Saved entries>
▼
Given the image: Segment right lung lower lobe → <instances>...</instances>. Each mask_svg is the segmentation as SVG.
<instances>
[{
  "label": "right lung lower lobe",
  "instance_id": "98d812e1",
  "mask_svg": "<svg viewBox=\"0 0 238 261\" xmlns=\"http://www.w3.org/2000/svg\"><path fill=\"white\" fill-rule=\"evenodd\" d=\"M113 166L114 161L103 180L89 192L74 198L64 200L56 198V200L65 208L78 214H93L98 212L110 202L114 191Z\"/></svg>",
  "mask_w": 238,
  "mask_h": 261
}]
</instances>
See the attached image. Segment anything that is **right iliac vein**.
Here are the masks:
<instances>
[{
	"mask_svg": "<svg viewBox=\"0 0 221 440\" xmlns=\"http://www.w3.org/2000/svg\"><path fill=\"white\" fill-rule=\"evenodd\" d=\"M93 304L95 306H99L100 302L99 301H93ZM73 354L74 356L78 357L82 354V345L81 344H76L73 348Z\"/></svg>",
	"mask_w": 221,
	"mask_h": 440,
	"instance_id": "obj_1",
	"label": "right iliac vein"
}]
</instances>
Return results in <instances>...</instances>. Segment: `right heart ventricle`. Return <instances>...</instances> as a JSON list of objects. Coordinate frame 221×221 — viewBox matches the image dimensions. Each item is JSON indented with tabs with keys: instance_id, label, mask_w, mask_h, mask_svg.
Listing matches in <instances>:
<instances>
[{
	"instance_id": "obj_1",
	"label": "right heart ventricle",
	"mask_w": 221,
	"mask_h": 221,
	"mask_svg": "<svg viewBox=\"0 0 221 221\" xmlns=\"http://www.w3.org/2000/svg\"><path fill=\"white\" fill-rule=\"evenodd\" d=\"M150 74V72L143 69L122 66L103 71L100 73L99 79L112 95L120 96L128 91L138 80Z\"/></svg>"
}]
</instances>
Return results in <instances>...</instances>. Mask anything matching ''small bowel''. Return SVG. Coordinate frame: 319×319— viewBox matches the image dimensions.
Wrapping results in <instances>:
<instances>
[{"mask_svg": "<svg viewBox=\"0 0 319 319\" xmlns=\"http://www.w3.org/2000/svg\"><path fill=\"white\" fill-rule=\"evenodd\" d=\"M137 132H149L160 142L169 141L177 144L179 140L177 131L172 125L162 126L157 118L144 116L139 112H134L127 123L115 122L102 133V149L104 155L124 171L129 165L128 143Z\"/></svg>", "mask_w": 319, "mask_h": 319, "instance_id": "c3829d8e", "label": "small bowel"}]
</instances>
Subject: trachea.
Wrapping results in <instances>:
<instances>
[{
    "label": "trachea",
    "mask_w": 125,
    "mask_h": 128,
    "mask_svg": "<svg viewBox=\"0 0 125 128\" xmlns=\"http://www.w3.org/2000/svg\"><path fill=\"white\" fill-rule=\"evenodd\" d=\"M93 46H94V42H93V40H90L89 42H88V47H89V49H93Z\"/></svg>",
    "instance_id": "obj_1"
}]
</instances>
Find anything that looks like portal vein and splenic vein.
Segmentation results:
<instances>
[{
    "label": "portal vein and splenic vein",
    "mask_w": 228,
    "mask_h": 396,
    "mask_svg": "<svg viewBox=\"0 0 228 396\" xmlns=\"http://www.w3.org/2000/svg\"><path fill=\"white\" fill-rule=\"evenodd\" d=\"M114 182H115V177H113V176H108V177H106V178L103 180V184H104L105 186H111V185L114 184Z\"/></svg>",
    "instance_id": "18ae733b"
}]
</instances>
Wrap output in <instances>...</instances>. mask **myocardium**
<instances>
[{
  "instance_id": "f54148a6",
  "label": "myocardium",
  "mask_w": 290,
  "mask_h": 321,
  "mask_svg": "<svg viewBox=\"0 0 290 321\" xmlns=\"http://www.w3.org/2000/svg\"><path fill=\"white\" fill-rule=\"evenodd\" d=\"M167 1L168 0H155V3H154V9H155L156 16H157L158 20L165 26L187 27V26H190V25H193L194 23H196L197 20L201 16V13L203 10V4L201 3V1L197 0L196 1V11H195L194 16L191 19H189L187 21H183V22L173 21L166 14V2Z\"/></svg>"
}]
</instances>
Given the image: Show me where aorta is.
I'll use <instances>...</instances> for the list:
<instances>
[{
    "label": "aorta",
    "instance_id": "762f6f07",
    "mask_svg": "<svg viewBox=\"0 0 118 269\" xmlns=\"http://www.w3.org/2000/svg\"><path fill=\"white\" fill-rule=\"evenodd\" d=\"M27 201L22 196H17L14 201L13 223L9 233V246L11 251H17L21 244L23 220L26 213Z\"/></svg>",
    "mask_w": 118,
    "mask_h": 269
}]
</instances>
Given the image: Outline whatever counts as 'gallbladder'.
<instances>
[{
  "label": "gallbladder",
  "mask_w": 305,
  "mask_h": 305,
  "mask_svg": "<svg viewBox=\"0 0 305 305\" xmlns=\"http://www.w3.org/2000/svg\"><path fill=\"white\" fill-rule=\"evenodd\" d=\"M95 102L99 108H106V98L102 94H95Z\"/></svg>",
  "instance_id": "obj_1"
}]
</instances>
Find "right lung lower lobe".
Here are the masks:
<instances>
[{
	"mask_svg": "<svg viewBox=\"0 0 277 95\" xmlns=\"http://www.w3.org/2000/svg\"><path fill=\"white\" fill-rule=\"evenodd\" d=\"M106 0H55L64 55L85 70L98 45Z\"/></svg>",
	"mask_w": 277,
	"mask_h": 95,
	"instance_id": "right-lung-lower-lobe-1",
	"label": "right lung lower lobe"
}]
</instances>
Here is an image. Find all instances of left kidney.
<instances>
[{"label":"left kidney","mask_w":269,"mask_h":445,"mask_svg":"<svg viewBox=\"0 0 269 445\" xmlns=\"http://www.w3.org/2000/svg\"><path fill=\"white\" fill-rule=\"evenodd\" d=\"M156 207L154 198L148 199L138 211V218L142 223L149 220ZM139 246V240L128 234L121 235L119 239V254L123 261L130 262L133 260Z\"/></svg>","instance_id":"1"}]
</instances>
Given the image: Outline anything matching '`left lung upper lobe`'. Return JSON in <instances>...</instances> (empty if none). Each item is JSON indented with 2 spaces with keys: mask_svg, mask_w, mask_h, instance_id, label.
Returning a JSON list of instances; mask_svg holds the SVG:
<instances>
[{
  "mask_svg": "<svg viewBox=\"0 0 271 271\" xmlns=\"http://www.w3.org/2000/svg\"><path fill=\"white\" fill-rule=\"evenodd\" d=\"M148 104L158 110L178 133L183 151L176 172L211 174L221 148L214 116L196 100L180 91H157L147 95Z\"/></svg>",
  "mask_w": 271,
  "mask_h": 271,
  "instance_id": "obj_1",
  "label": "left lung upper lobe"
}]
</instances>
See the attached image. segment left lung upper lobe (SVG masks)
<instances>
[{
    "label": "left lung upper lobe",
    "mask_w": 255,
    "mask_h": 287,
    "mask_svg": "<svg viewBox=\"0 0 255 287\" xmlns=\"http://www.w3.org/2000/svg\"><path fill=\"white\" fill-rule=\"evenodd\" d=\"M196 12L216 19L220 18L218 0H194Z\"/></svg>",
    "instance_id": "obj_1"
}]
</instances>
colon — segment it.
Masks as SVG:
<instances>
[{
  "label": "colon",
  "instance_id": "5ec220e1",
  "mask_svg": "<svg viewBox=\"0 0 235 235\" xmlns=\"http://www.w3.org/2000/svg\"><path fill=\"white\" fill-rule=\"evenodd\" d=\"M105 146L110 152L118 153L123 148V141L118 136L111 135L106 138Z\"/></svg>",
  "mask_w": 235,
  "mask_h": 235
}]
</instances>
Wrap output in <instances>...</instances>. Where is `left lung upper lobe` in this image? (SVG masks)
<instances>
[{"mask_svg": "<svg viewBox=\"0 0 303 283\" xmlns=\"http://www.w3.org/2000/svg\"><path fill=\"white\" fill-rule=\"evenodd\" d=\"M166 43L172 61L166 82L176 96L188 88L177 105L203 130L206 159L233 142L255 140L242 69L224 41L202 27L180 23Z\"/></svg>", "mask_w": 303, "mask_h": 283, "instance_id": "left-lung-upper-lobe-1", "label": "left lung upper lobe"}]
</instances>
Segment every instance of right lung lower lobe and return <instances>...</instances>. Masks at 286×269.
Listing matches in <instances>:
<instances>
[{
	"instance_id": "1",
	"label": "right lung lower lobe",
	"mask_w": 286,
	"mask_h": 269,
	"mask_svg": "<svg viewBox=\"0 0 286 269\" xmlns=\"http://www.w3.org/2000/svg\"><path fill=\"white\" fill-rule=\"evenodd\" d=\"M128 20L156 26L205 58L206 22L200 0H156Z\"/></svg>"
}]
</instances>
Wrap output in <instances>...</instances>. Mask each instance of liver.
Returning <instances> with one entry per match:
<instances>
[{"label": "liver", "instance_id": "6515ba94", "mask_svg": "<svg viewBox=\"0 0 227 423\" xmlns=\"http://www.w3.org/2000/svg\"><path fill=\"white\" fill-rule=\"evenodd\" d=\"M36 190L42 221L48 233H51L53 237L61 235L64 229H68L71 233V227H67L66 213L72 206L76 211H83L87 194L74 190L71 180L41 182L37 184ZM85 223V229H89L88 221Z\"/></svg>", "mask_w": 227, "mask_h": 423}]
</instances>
▲
Exercise directions>
Write out exactly the lines from the one containing "Wrap output in <instances>...</instances>. Mask each" through the end of the data, both included. Add nothing else.

Exercise solution>
Wrap output in <instances>...</instances>. Mask each instance of liver.
Returning <instances> with one entry per match:
<instances>
[{"label": "liver", "instance_id": "6515ba94", "mask_svg": "<svg viewBox=\"0 0 227 423\" xmlns=\"http://www.w3.org/2000/svg\"><path fill=\"white\" fill-rule=\"evenodd\" d=\"M36 190L42 221L48 233H51L53 237L61 235L64 229H68L71 233V227H67L66 213L72 206L76 211H83L87 194L74 190L71 180L41 182L37 184ZM85 223V229H89L88 221Z\"/></svg>", "mask_w": 227, "mask_h": 423}]
</instances>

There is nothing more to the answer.